Immunofluorescence staining

Oil Red O (Sigma, USA) as a fat-soluble dye is used for staining of natural triglycerides and lipid droplets of the cells. Oil Red O working solution (0.5%) was prepared by boiling of 0.5 g Oil Red O in 100 ml 100% isopropanol. Cells were washed with Dulbecco’s phosphate-buffered saline (DPBS) and fixed with 4% paraformaldehyde (PFA) for 20 min at RT. Following washing with DPBS, cells rinsed at 60% isopropanol and stained with Oil Red O (Sigma, USA) for 20 min at RT. Subsequently, cells were rinsed by 60% isopropanol and running tap wate,r respectively and prepared for immunofluorescence staining steps.

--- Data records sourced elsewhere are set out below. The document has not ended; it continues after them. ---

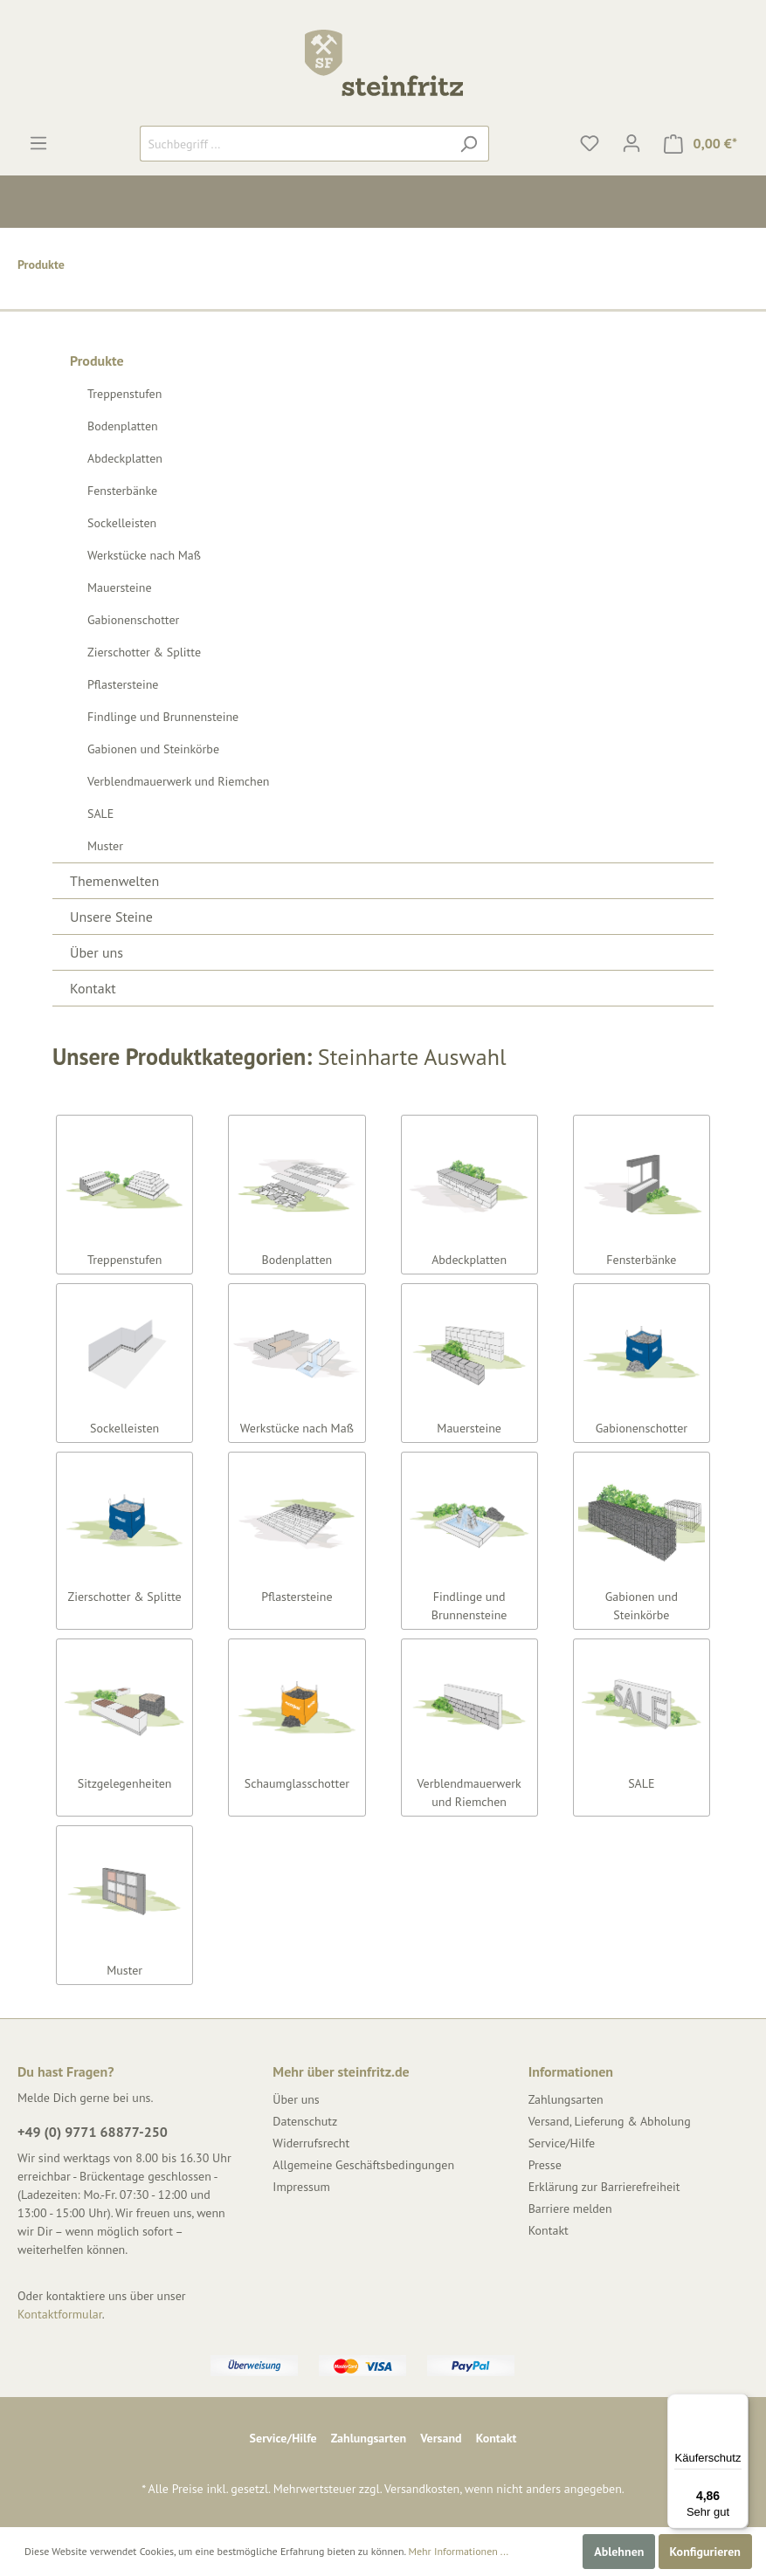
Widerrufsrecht (311, 2143)
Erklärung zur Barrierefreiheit (604, 2187)
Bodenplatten (122, 426)
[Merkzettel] (590, 143)
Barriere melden (570, 2208)
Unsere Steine (111, 916)
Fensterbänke (122, 490)
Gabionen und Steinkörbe (153, 749)
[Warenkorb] (700, 143)
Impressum (301, 2187)
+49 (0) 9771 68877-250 (92, 2131)
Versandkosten (421, 2489)
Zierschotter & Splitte (144, 652)
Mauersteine (119, 587)
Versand (440, 2438)
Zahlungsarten (566, 2099)
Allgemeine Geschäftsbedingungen (363, 2165)
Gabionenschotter (133, 620)
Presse (545, 2165)
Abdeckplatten (124, 458)
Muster (105, 846)
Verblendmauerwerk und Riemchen (178, 781)
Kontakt (93, 988)
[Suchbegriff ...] (294, 143)
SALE (100, 813)
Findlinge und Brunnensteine (162, 717)
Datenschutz (305, 2121)
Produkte (97, 360)
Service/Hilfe (562, 2143)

Permeabilization was performed in 0.2% Triton X-100 containing DPBS for 20 min at RT. Blocking of nonspecific epitopes was performed by incubation in Super Block (ScyTek, USA) medium for 20 min at RT. Thereafter, the cells were incubated with primary antibodies for overnight at 4 °C. Cells were washed three times with DPBS-Tween (0.01%), then incubated with secondary antibodies for 1 h at 37 °C. Cells were washed three times, then covered with Fluoroshield mounting medium with DAPI (Abcam, UK) and images were taken using a confocal microscope (Leica, DMI8).

Statistical analysis

The samples size required for statistical significance and proper interpretation of the results was calculated according to the experimental methodologies used in the study as we previously described24. mRNA levels of the target genes used in the qRT-PCR assay (steroidogenic enzymes, LH and FSH receptor) and hormone levels are continuous variables therefore, expressed as the mean ± SD. ANOVA/ Bonferroni or Kruskal–Wallis/Dunn post-hoc tests were applied to compare the groups if data is parametric or nonparametric, respectively. The percentages of viable and apoptotic cells were compared between the groups using Fisher’ exact test. Significance level was set at 5% (P < 0.05). SPSS statistical program (version 22) was used to analyze the data.